* [EXERCISE] In your copy, each record should read exactly as it does below, and no pictures should be present.

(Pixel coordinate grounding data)
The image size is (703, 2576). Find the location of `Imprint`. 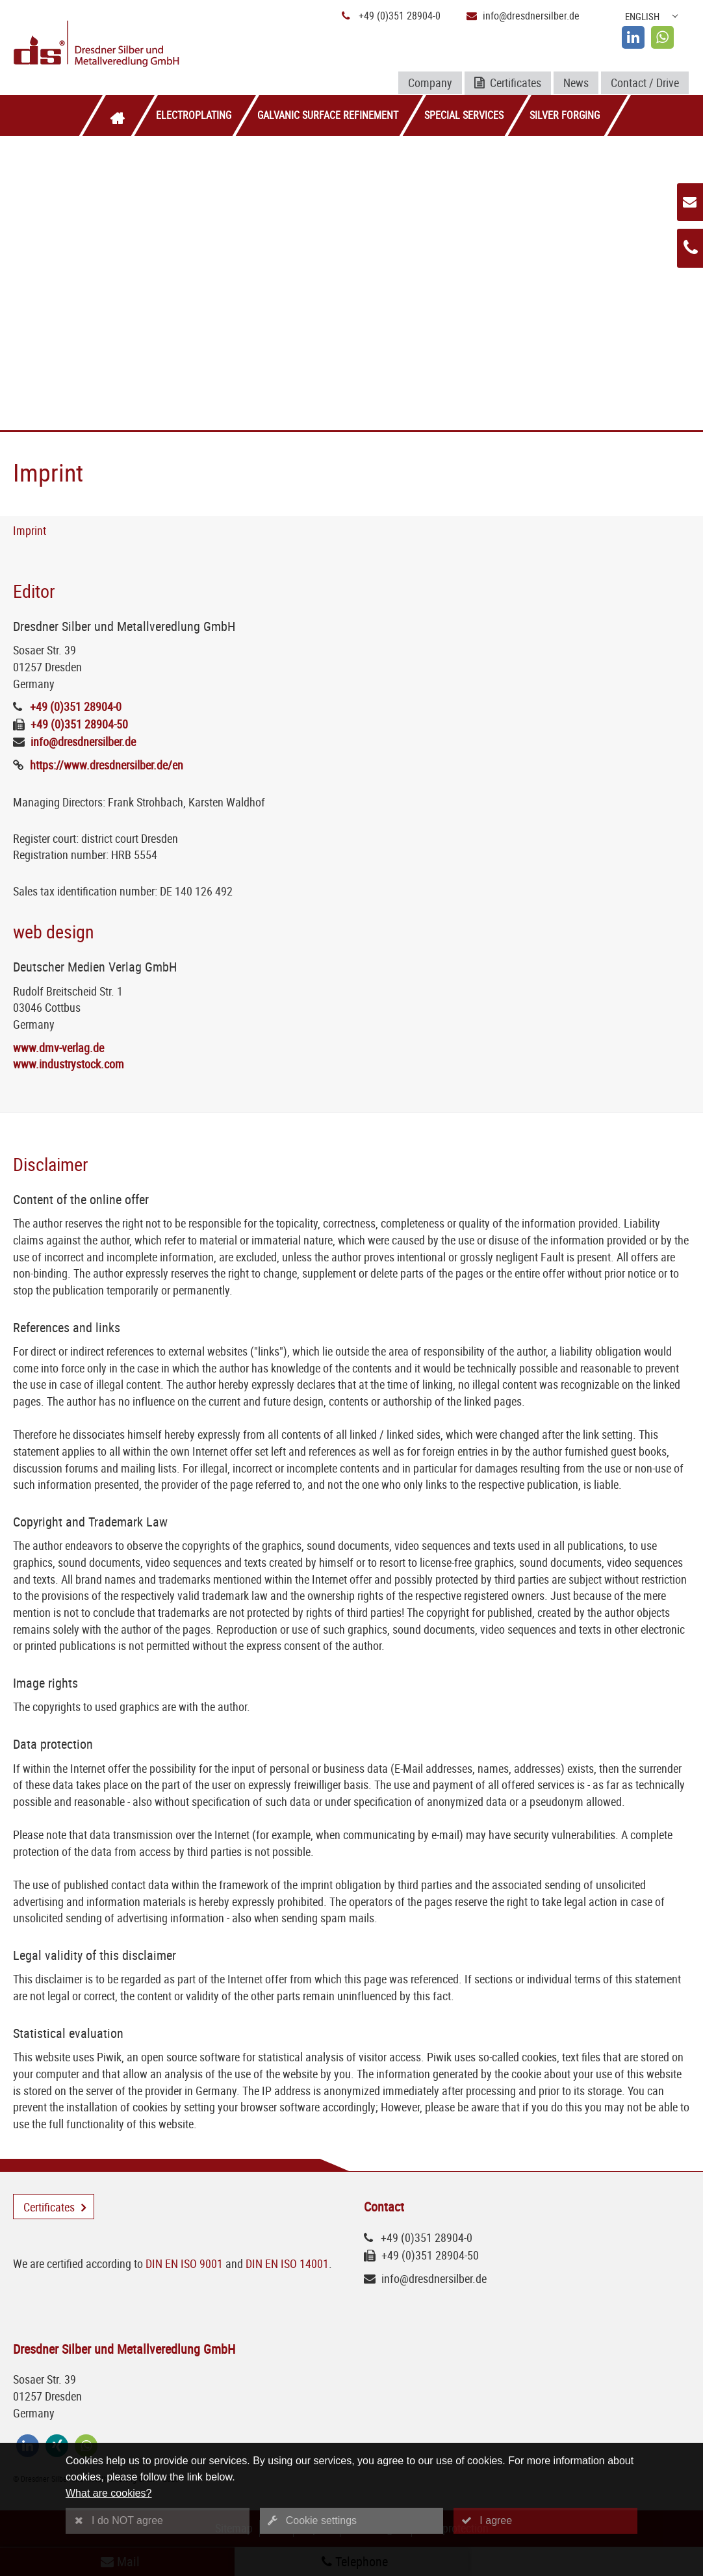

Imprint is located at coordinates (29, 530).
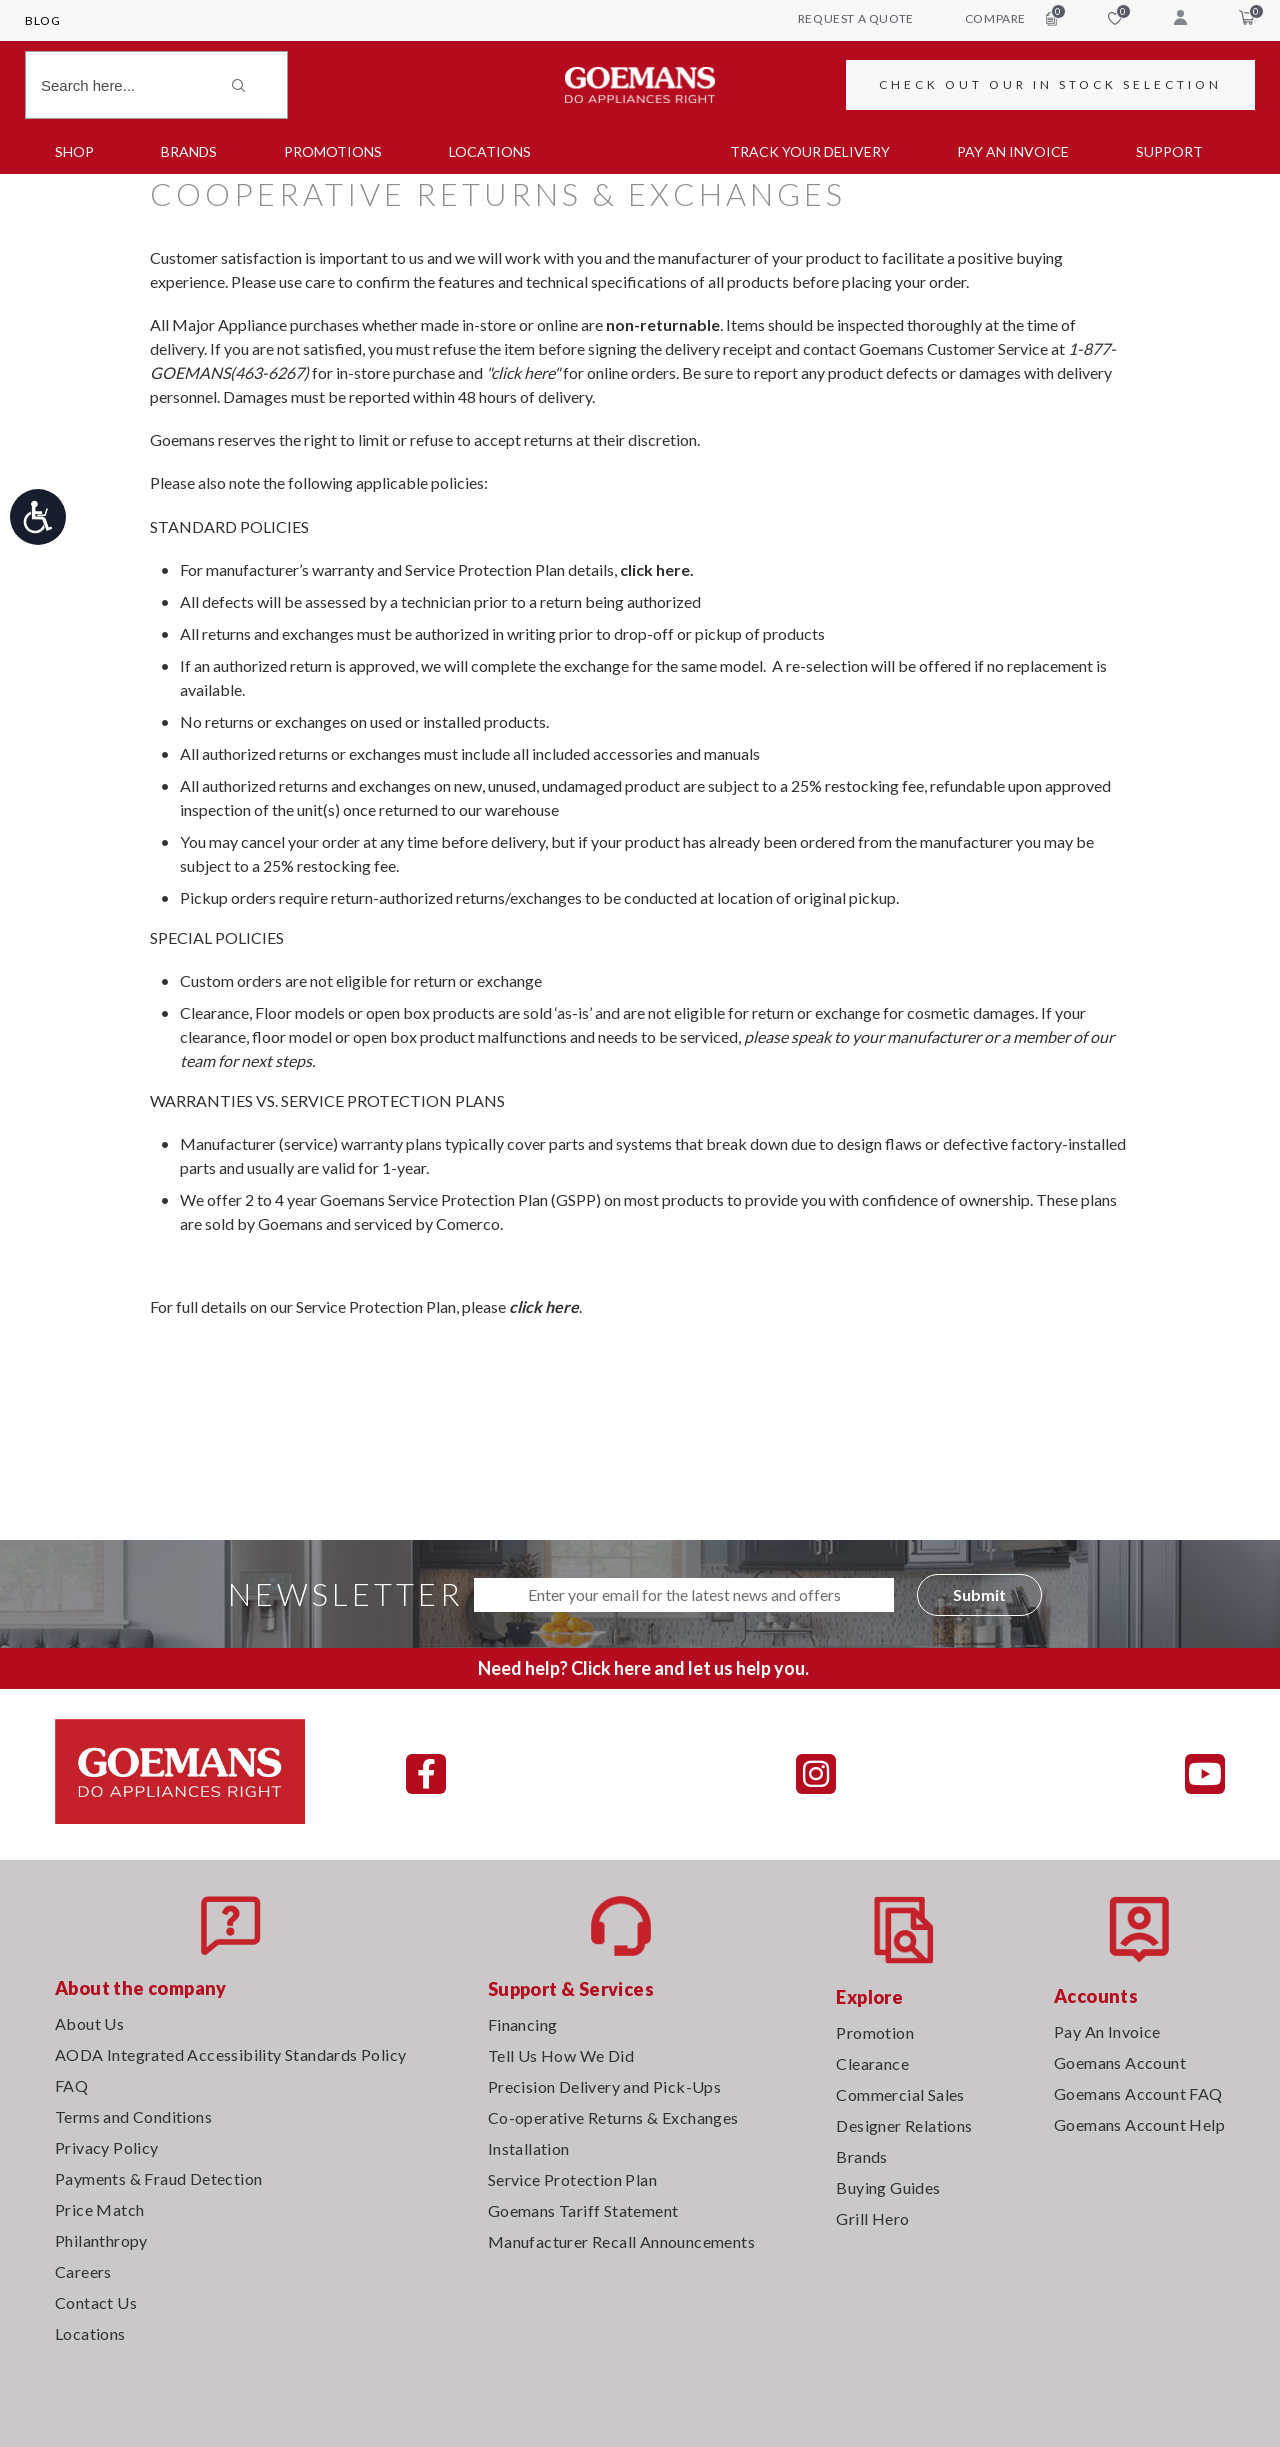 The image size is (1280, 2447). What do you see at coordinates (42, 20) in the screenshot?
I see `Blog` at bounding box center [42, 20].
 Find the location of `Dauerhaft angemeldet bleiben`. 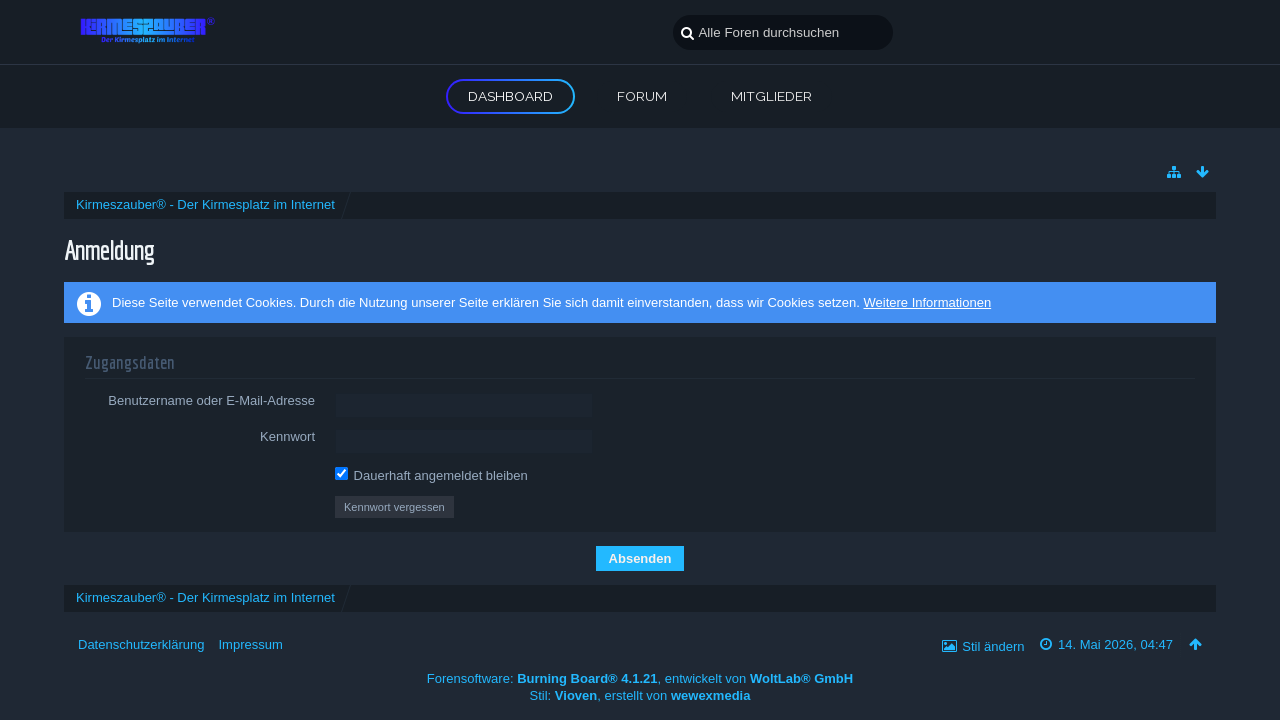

* [OUTPUT BELOW]
The image size is (703, 2576). Find the location of `Imprint`. 

Imprint is located at coordinates (29, 530).
 The image size is (1280, 2447). What do you see at coordinates (42, 20) in the screenshot?
I see `Blog` at bounding box center [42, 20].
 Find the location of `Dauerhaft angemeldet bleiben`. 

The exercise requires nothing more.